Vor drei Monaten in der Diskothek, da hatte sie auch dieses kleine Lachen gelacht. Das hatte ihn neugierig gemacht.
`Diese Frau wird dich in Grund und Boden diskutieren! ´, hatte Jan damals gesagt.
>Das werden interessante Wochen!<, dachte Tobi und senkte breit grinsend den Kopf.
„Darf ich fragen, warum du grinst?“ Hanna hockte sich hin und schloss ihre Sandalen.
„Du fragst bereits.“
Sie verdrehte die Augen, ersparte sich diesmal aber einen Kommentar.

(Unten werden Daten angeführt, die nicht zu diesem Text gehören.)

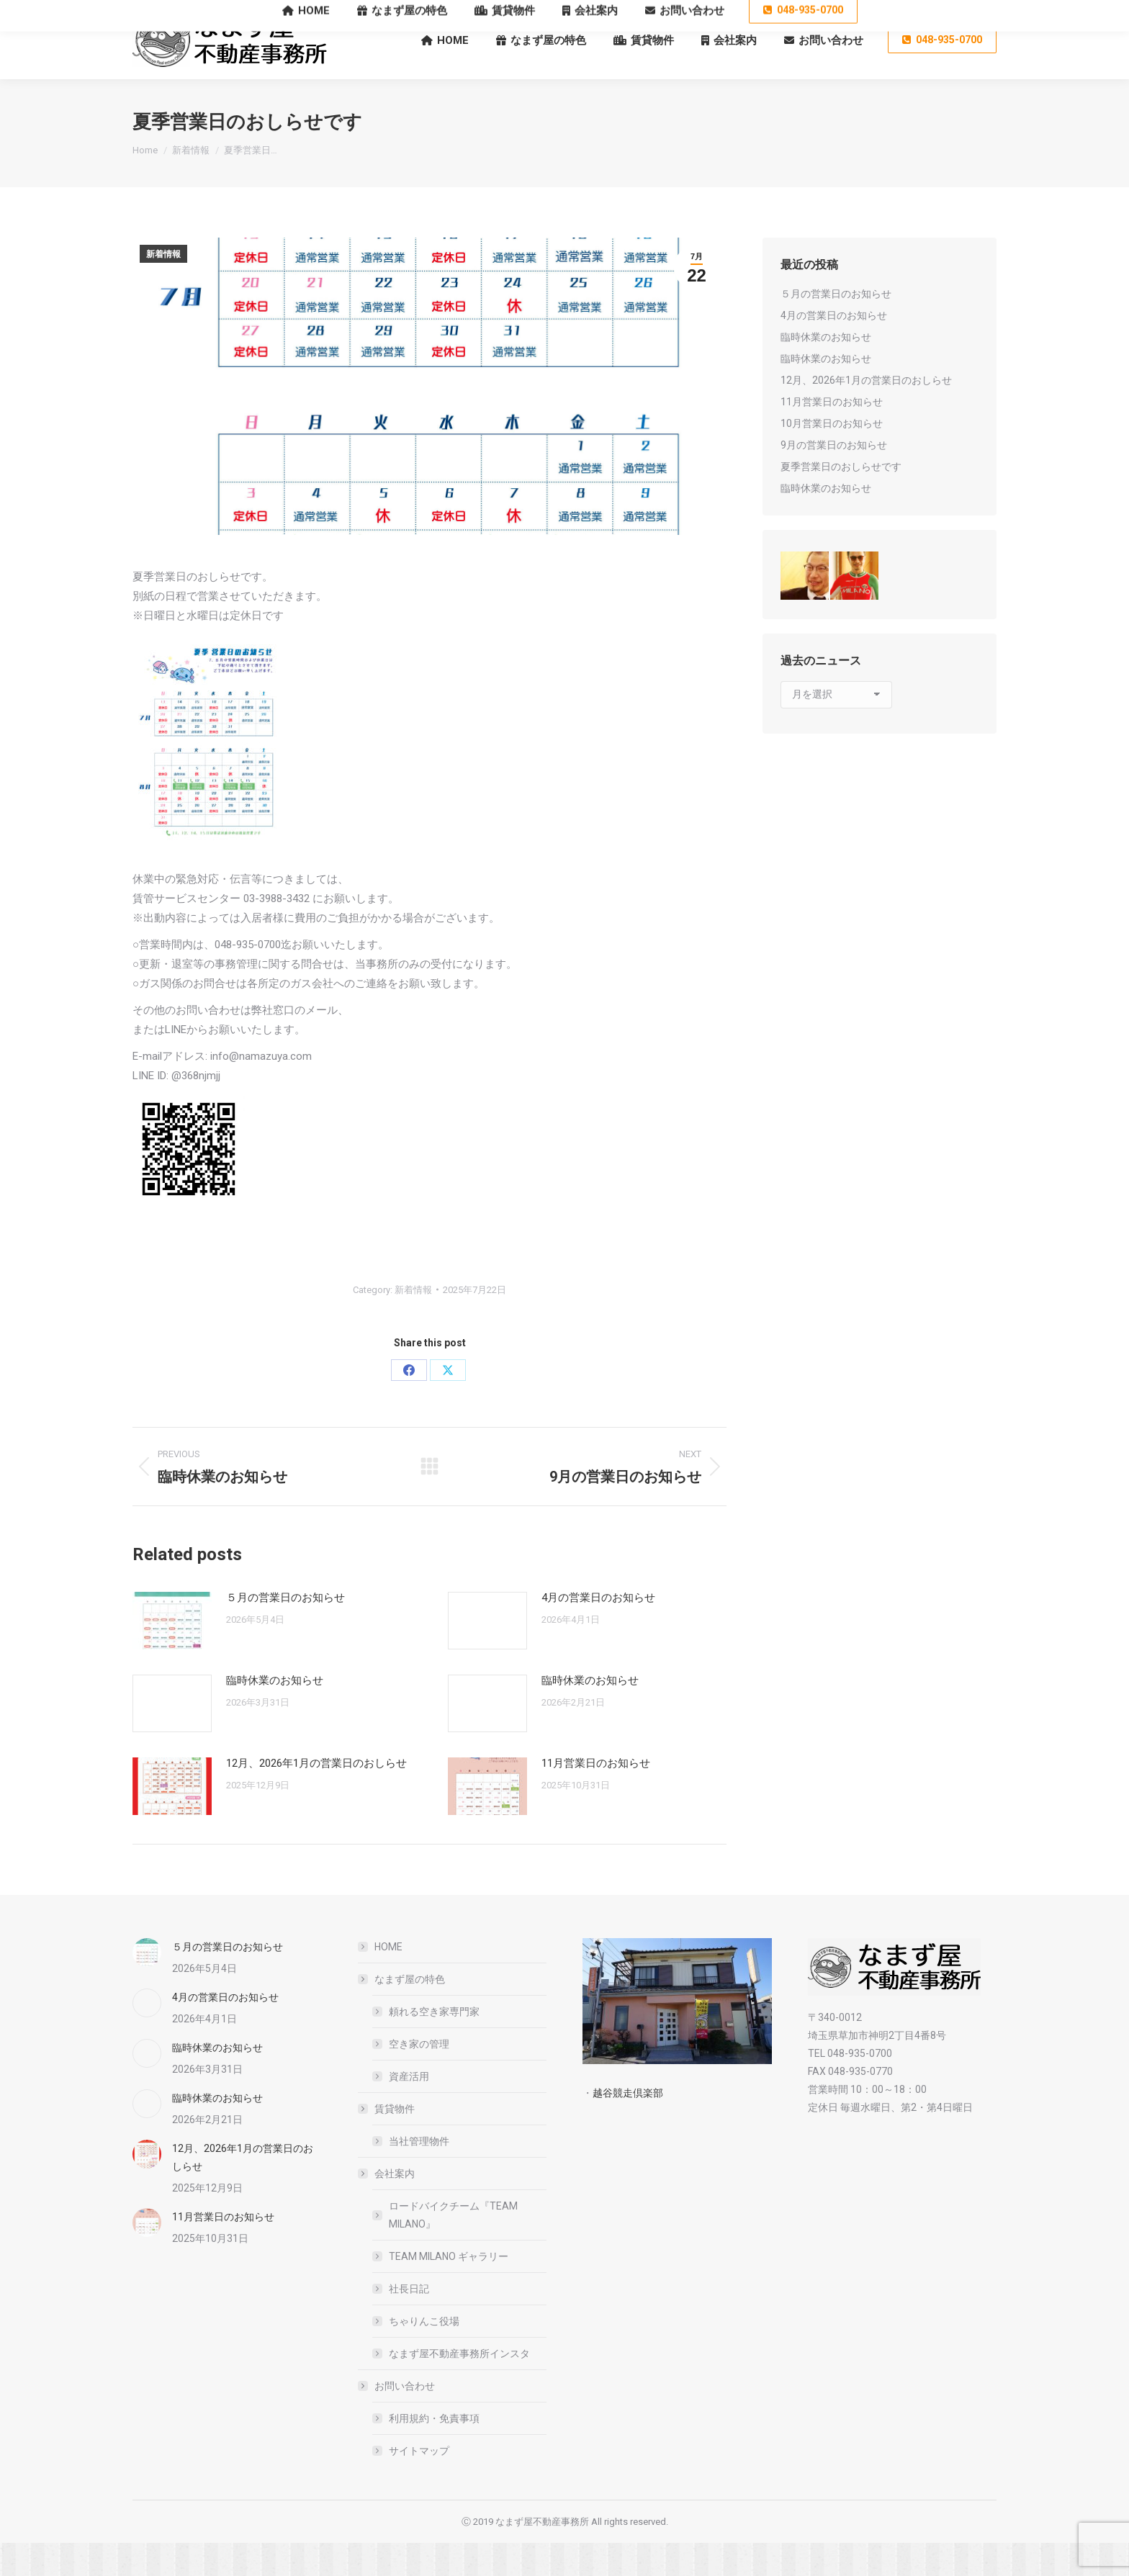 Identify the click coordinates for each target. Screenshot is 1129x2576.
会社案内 (387, 2206)
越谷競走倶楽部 (628, 2126)
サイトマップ (419, 2484)
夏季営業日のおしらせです (841, 499)
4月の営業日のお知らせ (598, 1630)
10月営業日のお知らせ (832, 456)
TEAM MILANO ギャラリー (448, 2289)
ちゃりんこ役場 (424, 2354)
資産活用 (409, 2109)
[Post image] (172, 1654)
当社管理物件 (419, 2174)
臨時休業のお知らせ (274, 1713)
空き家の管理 (419, 2077)
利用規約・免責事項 (434, 2451)
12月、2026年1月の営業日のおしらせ (316, 1796)
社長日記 (409, 2322)
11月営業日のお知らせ (595, 1796)
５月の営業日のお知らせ (285, 1630)
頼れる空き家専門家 (434, 2044)
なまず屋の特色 (402, 2012)
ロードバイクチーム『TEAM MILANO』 (453, 2248)
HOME (388, 1980)
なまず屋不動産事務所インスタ (459, 2386)
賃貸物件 (387, 2142)
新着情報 (163, 287)
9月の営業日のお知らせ (834, 478)
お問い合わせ (397, 2419) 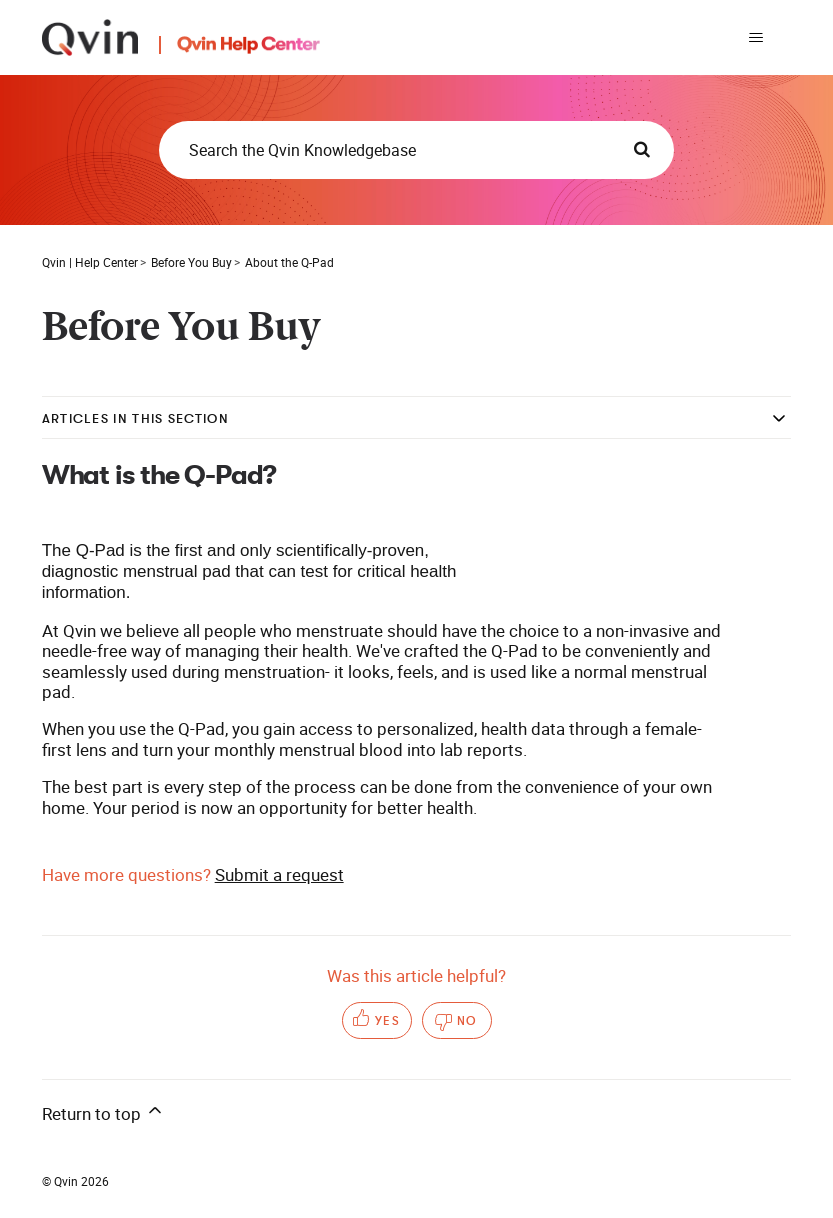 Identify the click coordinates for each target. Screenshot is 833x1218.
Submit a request (279, 874)
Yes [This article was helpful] (388, 1021)
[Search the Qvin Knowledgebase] (416, 150)
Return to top (103, 1112)
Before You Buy (191, 262)
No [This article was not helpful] (467, 1021)
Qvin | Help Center (90, 262)
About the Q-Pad (289, 262)
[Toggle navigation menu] (755, 38)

„Ich bringe dich noch runter. Ich muss sowieso die Haustür aufschließen. Ist keiner mehr da.“ Er schlüpfte in seine Halbschuhe und fischte einen Schlüssel aus der Hosentasche.
„Ist es nicht ziemlich gruselig, so ganz allein in diesem Haus zu wohnen?“
Tobias konnte nicht verhindern, dass er erstarrte.
„Entschuldige, geht mich nichts an.“ Hanna hatte den angespannten Gesichtsausdruck sehr wohl bemerkt.
„Nein, ist schon in Ordnung, Hanna. Und nein, es ist nicht gruselig. Ich … liebe die Ruhe.“ Er wagte es nicht, in ihre Augen zu sehen.
>Ich ziehe die Einsamkeit vor. Ich bin gern allein. Ich brauche niemanden um mich herum! <
Diese Litanei redete er sich jetzt seit etwa zwei Jahrhunderten ein. Schweigend gingen sie die Treppen hinunter. Tobias schloss die schwere Haustür auf und ließ Hanna raus.
„Hanna!“
Sie drehte sich noch einmal auf der Straße um und sah ihn in der Haustür stehen. „Ja?“
„Ich … habe den Abend wirklich sehr genossen. Und … danke, dass du mir nicht mehr böse bist. Wegen dem Vorfall in der Disko.“
>Verdammt! Warum bin ich nur so verlegen?<
„Mir hat der Abend auch gefallen. Bis Samstag!“ Sie winkte ihm zu und ging.